▶ **EXERCISE GOAL**
All that is needed is each line of the entries holding the word "firms", copied as it stands.

(Dataset entries)
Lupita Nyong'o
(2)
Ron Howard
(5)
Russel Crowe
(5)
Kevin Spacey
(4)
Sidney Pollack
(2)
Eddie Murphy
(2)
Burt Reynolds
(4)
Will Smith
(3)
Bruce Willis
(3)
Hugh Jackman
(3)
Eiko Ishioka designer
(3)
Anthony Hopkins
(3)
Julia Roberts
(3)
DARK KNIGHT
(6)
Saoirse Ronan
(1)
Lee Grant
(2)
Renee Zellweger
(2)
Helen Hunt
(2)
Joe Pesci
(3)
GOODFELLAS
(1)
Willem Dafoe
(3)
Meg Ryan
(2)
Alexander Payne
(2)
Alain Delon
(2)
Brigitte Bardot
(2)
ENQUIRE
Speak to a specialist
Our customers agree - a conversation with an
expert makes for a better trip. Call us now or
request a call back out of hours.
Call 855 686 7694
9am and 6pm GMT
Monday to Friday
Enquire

---

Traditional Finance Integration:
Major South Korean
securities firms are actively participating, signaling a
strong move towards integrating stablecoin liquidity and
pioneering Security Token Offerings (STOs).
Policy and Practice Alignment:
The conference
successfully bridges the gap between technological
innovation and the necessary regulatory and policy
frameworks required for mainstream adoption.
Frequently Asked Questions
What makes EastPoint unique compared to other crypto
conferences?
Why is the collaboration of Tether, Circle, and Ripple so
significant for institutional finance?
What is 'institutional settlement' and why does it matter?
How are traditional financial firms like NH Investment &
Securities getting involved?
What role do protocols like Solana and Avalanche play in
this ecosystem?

▶ **RESULT**
securities firms are actively participating, signaling a
How are traditional financial firms like NH Investment &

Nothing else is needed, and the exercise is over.